*PROBLEM*
In how many lines of the listing below does the word "World" occur? Say only the number.
>>>
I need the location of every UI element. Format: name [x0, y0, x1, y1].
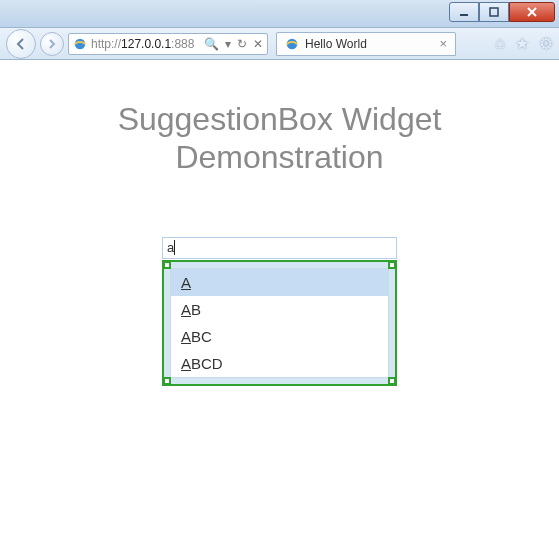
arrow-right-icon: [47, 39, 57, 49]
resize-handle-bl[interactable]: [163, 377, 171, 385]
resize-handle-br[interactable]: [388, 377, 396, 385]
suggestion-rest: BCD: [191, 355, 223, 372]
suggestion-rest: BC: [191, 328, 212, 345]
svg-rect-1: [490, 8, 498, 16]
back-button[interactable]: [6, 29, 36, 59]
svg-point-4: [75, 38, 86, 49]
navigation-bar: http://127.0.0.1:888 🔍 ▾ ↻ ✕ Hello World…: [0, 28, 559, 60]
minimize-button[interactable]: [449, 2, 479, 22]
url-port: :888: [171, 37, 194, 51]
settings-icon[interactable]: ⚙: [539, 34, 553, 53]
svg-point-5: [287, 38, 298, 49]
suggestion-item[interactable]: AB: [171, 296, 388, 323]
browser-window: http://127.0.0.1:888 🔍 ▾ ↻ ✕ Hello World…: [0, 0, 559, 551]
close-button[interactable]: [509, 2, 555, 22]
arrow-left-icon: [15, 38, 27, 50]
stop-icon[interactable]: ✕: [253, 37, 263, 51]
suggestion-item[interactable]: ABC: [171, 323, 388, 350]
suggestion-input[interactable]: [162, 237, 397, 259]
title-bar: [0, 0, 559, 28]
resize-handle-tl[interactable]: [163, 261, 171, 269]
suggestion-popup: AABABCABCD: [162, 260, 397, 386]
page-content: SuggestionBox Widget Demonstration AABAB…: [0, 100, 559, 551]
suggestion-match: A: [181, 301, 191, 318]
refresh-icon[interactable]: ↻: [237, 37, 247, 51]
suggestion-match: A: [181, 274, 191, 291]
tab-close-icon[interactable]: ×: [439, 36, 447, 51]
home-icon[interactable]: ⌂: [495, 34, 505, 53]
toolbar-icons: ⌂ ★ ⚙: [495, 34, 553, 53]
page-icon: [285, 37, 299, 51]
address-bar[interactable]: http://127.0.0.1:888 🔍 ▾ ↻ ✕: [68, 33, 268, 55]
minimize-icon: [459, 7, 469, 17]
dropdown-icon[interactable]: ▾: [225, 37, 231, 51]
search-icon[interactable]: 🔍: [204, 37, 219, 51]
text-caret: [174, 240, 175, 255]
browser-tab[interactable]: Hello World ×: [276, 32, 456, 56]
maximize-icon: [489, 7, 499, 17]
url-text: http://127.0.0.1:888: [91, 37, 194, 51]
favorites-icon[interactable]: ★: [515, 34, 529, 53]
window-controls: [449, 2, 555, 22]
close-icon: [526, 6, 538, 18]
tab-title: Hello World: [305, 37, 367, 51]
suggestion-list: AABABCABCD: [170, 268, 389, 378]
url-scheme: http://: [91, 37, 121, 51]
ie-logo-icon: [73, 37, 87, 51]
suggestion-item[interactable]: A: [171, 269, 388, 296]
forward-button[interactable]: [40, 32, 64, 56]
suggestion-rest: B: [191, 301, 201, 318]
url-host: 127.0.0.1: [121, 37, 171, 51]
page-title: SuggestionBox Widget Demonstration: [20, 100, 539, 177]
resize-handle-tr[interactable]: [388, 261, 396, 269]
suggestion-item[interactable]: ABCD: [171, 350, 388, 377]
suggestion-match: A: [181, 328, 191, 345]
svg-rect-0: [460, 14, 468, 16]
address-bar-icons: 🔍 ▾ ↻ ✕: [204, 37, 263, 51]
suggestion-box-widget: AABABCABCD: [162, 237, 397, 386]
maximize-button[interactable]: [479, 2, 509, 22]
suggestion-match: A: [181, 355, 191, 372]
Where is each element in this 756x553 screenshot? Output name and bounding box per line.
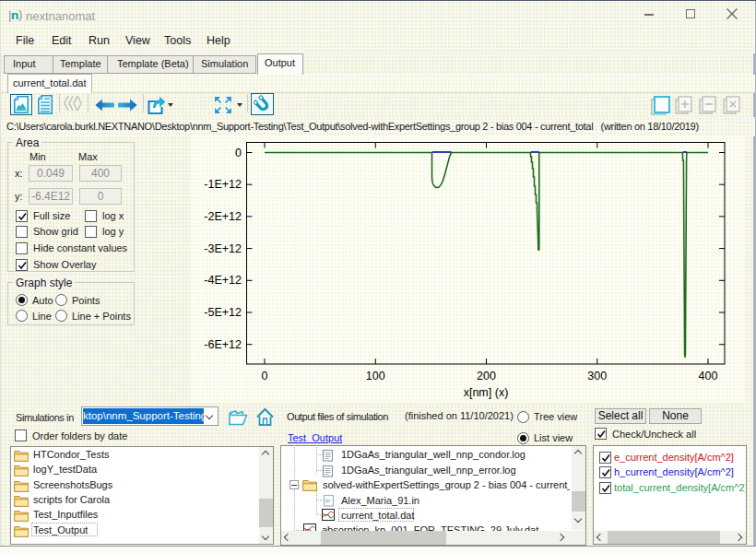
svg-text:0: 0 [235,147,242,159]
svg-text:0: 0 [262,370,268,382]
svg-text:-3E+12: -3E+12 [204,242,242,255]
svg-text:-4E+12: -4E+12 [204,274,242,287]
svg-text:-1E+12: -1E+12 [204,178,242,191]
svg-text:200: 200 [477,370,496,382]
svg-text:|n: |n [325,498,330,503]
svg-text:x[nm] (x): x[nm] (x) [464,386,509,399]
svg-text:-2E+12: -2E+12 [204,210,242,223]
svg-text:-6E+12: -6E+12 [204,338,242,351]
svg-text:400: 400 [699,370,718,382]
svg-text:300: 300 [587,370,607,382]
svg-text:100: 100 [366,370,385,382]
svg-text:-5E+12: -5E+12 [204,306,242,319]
<<<
>>>
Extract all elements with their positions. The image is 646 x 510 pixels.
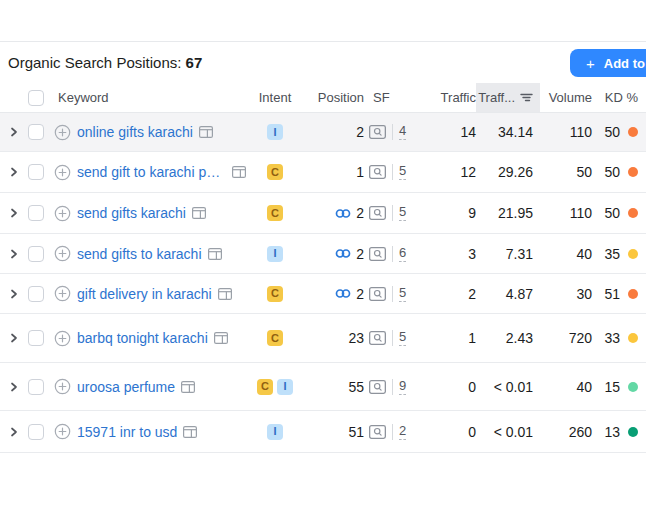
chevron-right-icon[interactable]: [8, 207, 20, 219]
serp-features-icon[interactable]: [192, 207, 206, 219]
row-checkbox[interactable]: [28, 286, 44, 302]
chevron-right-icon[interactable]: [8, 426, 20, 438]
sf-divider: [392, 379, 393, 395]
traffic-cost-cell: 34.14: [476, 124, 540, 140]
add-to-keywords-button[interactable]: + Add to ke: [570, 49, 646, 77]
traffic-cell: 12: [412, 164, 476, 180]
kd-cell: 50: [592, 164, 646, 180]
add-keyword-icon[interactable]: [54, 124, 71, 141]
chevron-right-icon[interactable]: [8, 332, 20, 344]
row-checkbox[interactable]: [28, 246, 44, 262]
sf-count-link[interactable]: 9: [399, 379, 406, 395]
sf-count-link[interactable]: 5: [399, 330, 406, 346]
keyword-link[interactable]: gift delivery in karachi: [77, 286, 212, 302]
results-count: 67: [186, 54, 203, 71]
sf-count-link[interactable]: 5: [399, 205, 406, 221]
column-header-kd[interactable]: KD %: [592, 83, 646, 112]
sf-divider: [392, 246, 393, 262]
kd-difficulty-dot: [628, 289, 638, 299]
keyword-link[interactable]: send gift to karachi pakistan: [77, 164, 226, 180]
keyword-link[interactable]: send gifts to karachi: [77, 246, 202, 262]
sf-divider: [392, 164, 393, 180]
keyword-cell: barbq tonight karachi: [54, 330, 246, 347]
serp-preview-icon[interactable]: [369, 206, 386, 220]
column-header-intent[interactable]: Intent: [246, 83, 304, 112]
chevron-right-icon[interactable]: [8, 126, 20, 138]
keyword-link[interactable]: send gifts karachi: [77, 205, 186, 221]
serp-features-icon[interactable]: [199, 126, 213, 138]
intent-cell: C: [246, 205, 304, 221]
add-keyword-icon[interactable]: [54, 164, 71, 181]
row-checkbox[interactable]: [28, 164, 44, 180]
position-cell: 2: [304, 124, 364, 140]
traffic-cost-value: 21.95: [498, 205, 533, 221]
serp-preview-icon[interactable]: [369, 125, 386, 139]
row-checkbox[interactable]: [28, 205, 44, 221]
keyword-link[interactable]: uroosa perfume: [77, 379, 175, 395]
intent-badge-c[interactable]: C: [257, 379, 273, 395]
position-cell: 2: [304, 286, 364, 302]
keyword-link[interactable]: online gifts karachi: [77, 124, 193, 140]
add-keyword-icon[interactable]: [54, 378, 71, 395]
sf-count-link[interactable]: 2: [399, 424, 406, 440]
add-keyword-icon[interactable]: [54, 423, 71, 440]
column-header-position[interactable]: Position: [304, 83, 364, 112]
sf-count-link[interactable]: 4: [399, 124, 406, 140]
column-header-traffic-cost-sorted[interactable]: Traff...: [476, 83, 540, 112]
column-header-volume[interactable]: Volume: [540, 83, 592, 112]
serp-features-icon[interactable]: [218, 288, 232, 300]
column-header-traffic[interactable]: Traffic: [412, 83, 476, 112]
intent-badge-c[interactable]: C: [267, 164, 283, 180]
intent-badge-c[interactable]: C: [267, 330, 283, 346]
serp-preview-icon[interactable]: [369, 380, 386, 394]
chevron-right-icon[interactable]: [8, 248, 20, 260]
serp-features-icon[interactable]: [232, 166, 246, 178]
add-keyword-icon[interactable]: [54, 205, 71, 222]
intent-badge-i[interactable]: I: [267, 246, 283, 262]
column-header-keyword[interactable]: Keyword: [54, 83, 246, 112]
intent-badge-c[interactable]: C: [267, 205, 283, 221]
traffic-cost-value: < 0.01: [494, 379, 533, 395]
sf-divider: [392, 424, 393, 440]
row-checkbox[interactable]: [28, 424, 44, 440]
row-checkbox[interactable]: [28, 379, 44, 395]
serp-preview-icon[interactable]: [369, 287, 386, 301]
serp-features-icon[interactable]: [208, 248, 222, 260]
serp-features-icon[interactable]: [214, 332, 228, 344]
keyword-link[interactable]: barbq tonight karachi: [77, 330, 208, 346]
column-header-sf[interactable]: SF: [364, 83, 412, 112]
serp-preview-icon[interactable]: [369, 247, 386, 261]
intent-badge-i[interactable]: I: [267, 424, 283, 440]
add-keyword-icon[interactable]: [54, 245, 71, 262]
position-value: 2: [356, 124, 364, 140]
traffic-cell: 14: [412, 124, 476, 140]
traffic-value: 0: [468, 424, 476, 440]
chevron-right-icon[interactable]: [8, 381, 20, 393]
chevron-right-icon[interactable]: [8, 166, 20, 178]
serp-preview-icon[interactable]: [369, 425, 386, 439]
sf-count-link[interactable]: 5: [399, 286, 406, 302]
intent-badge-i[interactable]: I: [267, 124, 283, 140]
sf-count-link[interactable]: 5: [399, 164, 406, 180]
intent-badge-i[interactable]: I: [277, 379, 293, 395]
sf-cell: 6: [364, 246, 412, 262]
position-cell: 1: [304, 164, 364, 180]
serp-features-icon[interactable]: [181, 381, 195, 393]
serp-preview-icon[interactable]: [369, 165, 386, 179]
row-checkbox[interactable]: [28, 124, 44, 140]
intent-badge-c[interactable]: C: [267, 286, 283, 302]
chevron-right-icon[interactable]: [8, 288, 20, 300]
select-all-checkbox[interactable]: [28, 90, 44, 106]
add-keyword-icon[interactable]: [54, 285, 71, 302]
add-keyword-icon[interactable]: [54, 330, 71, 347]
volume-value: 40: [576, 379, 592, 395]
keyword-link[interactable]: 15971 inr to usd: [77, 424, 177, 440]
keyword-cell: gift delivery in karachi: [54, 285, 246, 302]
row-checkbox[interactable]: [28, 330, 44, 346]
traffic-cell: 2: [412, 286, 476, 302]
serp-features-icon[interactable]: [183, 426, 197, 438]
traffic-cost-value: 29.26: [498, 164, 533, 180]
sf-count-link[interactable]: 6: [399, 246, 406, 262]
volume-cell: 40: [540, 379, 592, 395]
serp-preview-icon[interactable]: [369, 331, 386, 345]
<<<
>>>
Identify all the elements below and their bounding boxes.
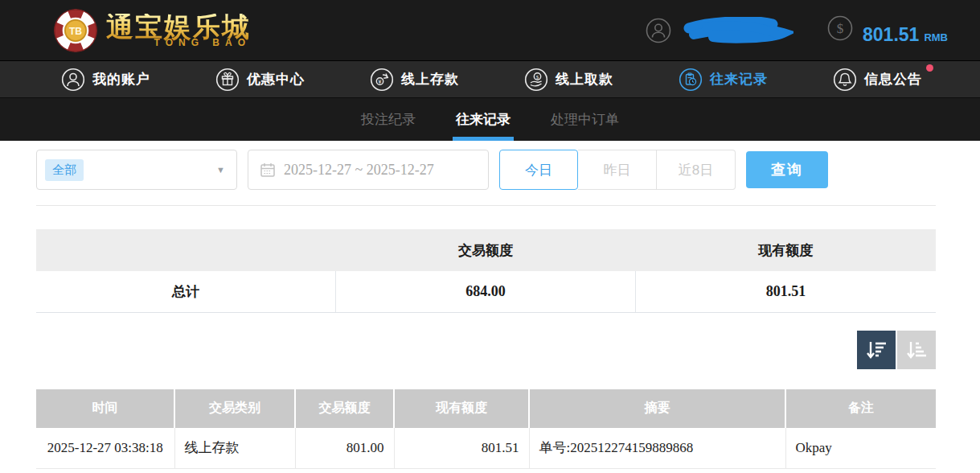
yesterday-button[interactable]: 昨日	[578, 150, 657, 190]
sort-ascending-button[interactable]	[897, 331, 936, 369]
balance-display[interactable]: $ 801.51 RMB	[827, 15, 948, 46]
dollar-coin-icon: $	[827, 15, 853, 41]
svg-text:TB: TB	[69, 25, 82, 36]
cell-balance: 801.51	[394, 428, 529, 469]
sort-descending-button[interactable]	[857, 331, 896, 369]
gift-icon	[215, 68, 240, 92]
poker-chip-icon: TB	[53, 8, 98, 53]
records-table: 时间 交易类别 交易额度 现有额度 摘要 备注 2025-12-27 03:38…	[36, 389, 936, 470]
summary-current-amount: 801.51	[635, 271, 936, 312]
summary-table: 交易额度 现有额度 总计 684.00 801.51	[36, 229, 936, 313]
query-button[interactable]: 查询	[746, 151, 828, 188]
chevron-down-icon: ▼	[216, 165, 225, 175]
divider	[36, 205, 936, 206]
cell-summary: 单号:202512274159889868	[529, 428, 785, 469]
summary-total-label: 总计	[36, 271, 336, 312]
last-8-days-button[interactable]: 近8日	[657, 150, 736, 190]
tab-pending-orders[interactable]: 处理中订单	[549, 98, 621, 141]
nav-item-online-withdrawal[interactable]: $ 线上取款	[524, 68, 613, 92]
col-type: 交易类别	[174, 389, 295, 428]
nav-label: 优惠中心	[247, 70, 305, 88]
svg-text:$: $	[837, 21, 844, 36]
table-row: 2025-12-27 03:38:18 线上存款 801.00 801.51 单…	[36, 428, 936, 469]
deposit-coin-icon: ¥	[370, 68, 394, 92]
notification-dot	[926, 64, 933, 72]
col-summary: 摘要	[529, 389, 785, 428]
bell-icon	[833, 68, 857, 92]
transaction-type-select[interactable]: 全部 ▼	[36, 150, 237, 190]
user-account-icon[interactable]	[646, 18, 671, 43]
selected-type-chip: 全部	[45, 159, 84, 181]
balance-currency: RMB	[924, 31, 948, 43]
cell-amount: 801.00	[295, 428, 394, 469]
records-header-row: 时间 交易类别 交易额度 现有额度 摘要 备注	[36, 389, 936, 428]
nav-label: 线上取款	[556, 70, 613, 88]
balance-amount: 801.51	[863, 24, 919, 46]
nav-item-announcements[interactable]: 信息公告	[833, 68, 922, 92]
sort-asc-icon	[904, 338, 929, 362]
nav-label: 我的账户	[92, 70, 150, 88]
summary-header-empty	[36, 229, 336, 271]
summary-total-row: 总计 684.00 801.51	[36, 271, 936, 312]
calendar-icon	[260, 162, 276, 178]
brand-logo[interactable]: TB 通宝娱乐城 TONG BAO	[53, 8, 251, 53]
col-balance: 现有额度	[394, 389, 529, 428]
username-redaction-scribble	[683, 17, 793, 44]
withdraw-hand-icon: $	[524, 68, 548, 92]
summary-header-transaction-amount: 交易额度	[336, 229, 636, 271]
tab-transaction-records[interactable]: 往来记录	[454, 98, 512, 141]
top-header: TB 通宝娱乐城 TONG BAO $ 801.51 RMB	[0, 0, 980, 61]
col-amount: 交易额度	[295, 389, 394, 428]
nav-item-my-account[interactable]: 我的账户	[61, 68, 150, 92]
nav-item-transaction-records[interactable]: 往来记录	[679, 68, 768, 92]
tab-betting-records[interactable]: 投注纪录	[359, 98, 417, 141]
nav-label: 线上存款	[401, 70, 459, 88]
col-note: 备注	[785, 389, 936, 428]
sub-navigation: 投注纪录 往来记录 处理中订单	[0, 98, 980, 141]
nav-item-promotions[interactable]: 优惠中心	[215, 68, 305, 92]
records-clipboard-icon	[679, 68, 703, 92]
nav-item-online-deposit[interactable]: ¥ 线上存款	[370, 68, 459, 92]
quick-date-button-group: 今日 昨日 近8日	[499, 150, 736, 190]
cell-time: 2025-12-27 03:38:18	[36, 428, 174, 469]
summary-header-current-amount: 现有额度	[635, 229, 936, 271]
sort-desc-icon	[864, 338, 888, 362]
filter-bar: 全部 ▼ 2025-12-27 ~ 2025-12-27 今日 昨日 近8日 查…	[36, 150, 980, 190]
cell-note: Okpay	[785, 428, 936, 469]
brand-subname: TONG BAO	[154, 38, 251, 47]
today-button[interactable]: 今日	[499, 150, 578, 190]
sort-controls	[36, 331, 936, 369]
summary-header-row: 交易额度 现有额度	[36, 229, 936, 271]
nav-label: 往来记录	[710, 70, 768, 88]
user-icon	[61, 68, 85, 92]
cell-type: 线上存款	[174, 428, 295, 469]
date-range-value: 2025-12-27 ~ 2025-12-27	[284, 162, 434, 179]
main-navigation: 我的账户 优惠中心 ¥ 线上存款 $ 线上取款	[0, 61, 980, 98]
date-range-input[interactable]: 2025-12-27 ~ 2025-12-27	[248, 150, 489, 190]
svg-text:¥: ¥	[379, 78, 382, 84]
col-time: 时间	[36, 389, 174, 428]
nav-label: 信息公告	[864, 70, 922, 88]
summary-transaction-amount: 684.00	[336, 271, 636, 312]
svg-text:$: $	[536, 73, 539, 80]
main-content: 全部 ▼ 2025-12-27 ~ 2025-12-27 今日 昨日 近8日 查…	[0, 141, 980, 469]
<<<
*EXERCISE RESULT*
4